Retype the whole listing exactly.

--- RECORDS SUPPLIED ---

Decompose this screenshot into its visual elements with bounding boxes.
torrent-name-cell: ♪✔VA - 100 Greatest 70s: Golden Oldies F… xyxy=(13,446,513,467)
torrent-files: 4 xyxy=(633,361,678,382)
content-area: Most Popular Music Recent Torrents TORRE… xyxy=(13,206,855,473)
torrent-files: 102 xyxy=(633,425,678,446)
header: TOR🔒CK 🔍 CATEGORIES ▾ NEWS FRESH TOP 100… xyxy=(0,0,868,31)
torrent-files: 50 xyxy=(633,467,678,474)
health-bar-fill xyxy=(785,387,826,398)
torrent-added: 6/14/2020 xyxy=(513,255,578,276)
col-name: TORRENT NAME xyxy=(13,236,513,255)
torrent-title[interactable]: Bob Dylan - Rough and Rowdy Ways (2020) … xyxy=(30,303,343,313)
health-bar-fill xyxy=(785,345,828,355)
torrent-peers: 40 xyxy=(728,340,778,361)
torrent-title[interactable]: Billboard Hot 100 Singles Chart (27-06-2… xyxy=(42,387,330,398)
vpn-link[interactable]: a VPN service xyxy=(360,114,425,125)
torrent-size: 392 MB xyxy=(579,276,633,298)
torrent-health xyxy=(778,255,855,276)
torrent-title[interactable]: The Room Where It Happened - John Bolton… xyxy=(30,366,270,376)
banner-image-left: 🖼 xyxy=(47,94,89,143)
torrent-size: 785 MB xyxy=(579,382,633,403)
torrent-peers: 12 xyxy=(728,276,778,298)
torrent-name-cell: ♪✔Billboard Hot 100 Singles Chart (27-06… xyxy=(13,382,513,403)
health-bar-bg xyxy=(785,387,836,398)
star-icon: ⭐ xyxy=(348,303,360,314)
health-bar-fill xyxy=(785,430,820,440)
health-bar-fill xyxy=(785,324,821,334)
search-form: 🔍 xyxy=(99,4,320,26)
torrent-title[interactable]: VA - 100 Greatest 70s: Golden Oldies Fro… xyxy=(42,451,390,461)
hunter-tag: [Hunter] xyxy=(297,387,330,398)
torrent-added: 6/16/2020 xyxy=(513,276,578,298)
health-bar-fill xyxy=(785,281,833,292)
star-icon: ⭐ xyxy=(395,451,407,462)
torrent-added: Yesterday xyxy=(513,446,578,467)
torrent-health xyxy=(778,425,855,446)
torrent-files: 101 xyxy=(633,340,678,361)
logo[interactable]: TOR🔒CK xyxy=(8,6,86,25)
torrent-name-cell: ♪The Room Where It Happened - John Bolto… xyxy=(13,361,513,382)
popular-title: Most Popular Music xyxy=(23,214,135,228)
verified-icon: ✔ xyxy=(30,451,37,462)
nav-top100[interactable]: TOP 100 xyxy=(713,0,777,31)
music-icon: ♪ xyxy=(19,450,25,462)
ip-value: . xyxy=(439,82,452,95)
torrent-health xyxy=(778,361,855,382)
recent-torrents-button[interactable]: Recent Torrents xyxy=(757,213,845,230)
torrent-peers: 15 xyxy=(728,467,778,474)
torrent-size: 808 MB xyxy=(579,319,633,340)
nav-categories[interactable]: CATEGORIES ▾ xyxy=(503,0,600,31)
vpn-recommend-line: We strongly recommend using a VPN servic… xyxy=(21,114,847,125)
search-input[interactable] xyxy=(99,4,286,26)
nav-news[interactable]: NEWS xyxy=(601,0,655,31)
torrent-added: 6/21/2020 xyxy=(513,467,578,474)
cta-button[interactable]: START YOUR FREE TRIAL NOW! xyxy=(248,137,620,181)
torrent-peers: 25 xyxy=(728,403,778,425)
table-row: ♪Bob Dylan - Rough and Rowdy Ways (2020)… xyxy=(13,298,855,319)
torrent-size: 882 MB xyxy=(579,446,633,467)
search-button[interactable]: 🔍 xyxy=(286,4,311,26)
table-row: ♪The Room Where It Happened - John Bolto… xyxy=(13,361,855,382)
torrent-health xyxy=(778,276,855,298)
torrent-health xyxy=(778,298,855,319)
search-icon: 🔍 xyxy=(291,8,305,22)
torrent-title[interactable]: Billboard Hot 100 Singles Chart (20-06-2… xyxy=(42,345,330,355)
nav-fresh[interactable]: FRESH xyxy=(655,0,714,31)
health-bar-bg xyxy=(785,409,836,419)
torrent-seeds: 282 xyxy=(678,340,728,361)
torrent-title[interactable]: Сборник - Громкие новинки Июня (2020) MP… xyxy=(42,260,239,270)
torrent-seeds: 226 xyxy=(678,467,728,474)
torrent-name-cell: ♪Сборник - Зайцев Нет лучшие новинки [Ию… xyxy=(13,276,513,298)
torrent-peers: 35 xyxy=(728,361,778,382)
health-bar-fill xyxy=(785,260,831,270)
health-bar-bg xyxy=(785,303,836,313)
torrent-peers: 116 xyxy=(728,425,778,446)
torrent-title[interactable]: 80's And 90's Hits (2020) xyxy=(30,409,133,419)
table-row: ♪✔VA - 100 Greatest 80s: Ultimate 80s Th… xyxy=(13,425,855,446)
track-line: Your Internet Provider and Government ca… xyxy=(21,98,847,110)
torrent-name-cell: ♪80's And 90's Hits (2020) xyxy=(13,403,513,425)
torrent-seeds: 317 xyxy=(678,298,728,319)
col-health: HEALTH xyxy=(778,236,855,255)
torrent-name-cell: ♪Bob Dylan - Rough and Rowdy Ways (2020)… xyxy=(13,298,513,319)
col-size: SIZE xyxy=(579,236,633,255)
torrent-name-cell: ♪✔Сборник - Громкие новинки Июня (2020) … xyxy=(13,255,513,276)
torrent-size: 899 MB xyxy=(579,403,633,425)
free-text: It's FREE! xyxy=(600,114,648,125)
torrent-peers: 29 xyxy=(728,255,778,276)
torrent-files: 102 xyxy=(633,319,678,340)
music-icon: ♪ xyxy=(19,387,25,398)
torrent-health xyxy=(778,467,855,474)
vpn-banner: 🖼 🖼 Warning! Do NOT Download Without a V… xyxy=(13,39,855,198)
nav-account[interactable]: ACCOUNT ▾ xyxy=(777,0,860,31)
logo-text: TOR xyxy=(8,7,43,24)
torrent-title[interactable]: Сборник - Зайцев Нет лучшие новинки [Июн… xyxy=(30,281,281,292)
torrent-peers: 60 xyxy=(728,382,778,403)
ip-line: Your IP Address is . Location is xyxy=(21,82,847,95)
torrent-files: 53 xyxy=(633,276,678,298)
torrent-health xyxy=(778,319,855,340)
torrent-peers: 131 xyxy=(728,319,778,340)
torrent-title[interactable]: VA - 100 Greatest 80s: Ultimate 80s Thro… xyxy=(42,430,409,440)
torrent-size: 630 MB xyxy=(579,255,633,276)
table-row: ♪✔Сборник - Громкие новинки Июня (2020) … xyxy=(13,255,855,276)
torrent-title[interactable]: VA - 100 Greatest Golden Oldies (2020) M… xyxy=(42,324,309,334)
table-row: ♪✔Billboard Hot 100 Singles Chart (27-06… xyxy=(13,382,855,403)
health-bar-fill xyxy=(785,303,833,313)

---

SOLUTION FOR THIS EXERCISE »
Decompose this screenshot into its visual elements with bounding boxes.
torrent-name-cell: ♪✔VA - 100 Greatest 70s: Golden Oldies F… xyxy=(13,446,513,467)
torrent-files: 4 xyxy=(633,361,678,382)
content-area: Most Popular Music Recent Torrents TORRE… xyxy=(13,206,855,473)
torrent-files: 102 xyxy=(633,425,678,446)
header: TOR🔒CK 🔍 CATEGORIES ▾ NEWS FRESH TOP 100… xyxy=(0,0,868,31)
torrent-files: 50 xyxy=(633,467,678,474)
health-bar-fill xyxy=(785,387,826,398)
torrent-added: 6/14/2020 xyxy=(513,255,578,276)
col-name: TORRENT NAME xyxy=(13,236,513,255)
torrent-title[interactable]: Bob Dylan - Rough and Rowdy Ways (2020) … xyxy=(30,303,343,313)
health-bar-fill xyxy=(785,345,828,355)
torrent-peers: 40 xyxy=(728,340,778,361)
torrent-title[interactable]: Billboard Hot 100 Singles Chart (27-06-2… xyxy=(42,387,330,398)
vpn-link[interactable]: a VPN service xyxy=(360,114,425,125)
torrent-size: 392 MB xyxy=(579,276,633,298)
torrent-health xyxy=(778,255,855,276)
torrent-title[interactable]: The Room Where It Happened - John Bolton… xyxy=(30,366,270,376)
banner-image-left: 🖼 xyxy=(47,94,89,143)
torrent-size: 785 MB xyxy=(579,382,633,403)
torrent-peers: 12 xyxy=(728,276,778,298)
torrent-name-cell: ♪✔Billboard Hot 100 Singles Chart (27-06… xyxy=(13,382,513,403)
health-bar-bg xyxy=(785,387,836,398)
star-icon: ⭐ xyxy=(348,303,360,314)
health-bar-fill xyxy=(785,430,820,440)
health-bar-fill xyxy=(785,324,821,334)
search-form: 🔍 xyxy=(99,4,320,26)
torrent-title[interactable]: VA - 100 Greatest 70s: Golden Oldies Fro… xyxy=(42,451,390,461)
hunter-tag: [Hunter] xyxy=(297,387,330,398)
torrent-added: 6/16/2020 xyxy=(513,276,578,298)
health-bar-fill xyxy=(785,281,833,292)
star-icon: ⭐ xyxy=(395,451,407,462)
torrent-added: Yesterday xyxy=(513,446,578,467)
torrent-health xyxy=(778,425,855,446)
torrent-files: 101 xyxy=(633,340,678,361)
logo[interactable]: TOR🔒CK xyxy=(8,6,86,25)
torrent-name-cell: ♪The Room Where It Happened - John Bolto… xyxy=(13,361,513,382)
popular-title: Most Popular Music xyxy=(23,214,135,228)
verified-icon: ✔ xyxy=(30,451,37,462)
nav-top100[interactable]: TOP 100 xyxy=(713,0,777,31)
music-icon: ♪ xyxy=(19,450,25,462)
ip-value: . xyxy=(439,82,452,95)
torrent-health xyxy=(778,361,855,382)
recent-torrents-button[interactable]: Recent Torrents xyxy=(757,213,845,230)
torrent-peers: 15 xyxy=(728,467,778,474)
torrent-size: 808 MB xyxy=(579,319,633,340)
nav-categories[interactable]: CATEGORIES ▾ xyxy=(503,0,600,31)
vpn-recommend-line: We strongly recommend using a VPN servic… xyxy=(21,114,847,125)
search-input[interactable] xyxy=(99,4,286,26)
nav-news[interactable]: NEWS xyxy=(601,0,655,31)
torrent-added: 6/21/2020 xyxy=(513,467,578,474)
cta-button[interactable]: START YOUR FREE TRIAL NOW! xyxy=(248,137,620,181)
torrent-peers: 25 xyxy=(728,403,778,425)
table-row: ♪Bob Dylan - Rough and Rowdy Ways (2020)… xyxy=(13,298,855,319)
torrent-size: 882 MB xyxy=(579,446,633,467)
search-button[interactable]: 🔍 xyxy=(286,4,311,26)
table-row: ♪The Room Where It Happened - John Bolto… xyxy=(13,361,855,382)
torrent-health xyxy=(778,276,855,298)
torrent-health xyxy=(778,298,855,319)
search-icon: 🔍 xyxy=(291,8,305,22)
torrent-title[interactable]: Billboard Hot 100 Singles Chart (20-06-2… xyxy=(42,345,330,355)
nav-fresh[interactable]: FRESH xyxy=(655,0,714,31)
health-bar-bg xyxy=(785,409,836,419)
torrent-seeds: 282 xyxy=(678,340,728,361)
torrent-title[interactable]: Сборник - Громкие новинки Июня (2020) MP… xyxy=(42,260,239,270)
torrent-seeds: 226 xyxy=(678,467,728,474)
torrent-name-cell: ♪Сборник - Зайцев Нет лучшие новинки [Ию… xyxy=(13,276,513,298)
torrent-peers: 35 xyxy=(728,361,778,382)
health-bar-fill xyxy=(785,260,831,270)
health-bar-bg xyxy=(785,303,836,313)
torrent-peers: 116 xyxy=(728,425,778,446)
torrent-title[interactable]: 80's And 90's Hits (2020) xyxy=(30,409,133,419)
table-row: ♪✔VA - 100 Greatest 80s: Ultimate 80s Th… xyxy=(13,425,855,446)
track-line: Your Internet Provider and Government ca… xyxy=(21,98,847,110)
torrent-name-cell: ♪80's And 90's Hits (2020) xyxy=(13,403,513,425)
torrent-seeds: 317 xyxy=(678,298,728,319)
col-health: HEALTH xyxy=(778,236,855,255)
torrent-name-cell: ♪Bob Dylan - Rough and Rowdy Ways (2020)… xyxy=(13,298,513,319)
col-size: SIZE xyxy=(579,236,633,255)
torrent-name-cell: ♪✔Сборник - Громкие новинки Июня (2020) … xyxy=(13,255,513,276)
torrent-size: 899 MB xyxy=(579,403,633,425)
free-text: It's FREE! xyxy=(600,114,648,125)
torrent-peers: 29 xyxy=(728,255,778,276)
torrent-files: 102 xyxy=(633,319,678,340)
music-icon: ♪ xyxy=(19,387,25,398)
torrent-health xyxy=(778,467,855,474)
vpn-banner: 🖼 🖼 Warning! Do NOT Download Without a V… xyxy=(13,39,855,198)
nav-account[interactable]: ACCOUNT ▾ xyxy=(777,0,860,31)
logo-text: TOR xyxy=(8,7,43,24)
torrent-title[interactable]: Сборник - Зайцев Нет лучшие новинки [Июн… xyxy=(30,281,281,292)
torrent-peers: 60 xyxy=(728,382,778,403)
ip-line: Your IP Address is . Location is xyxy=(21,82,847,95)
torrent-files: 53 xyxy=(633,276,678,298)
torrent-health xyxy=(778,319,855,340)
torrent-peers: 131 xyxy=(728,319,778,340)
torrent-title[interactable]: VA - 100 Greatest 80s: Ultimate 80s Thro… xyxy=(42,430,409,440)
torrent-size: 630 MB xyxy=(579,255,633,276)
table-row: ♪✔Сборник - Громкие новинки Июня (2020) … xyxy=(13,255,855,276)
torrent-title[interactable]: VA - 100 Greatest Golden Oldies (2020) M… xyxy=(42,324,309,334)
table-row: ♪✔Billboard Hot 100 Singles Chart (27-06… xyxy=(13,382,855,403)
health-bar-fill xyxy=(785,303,833,313)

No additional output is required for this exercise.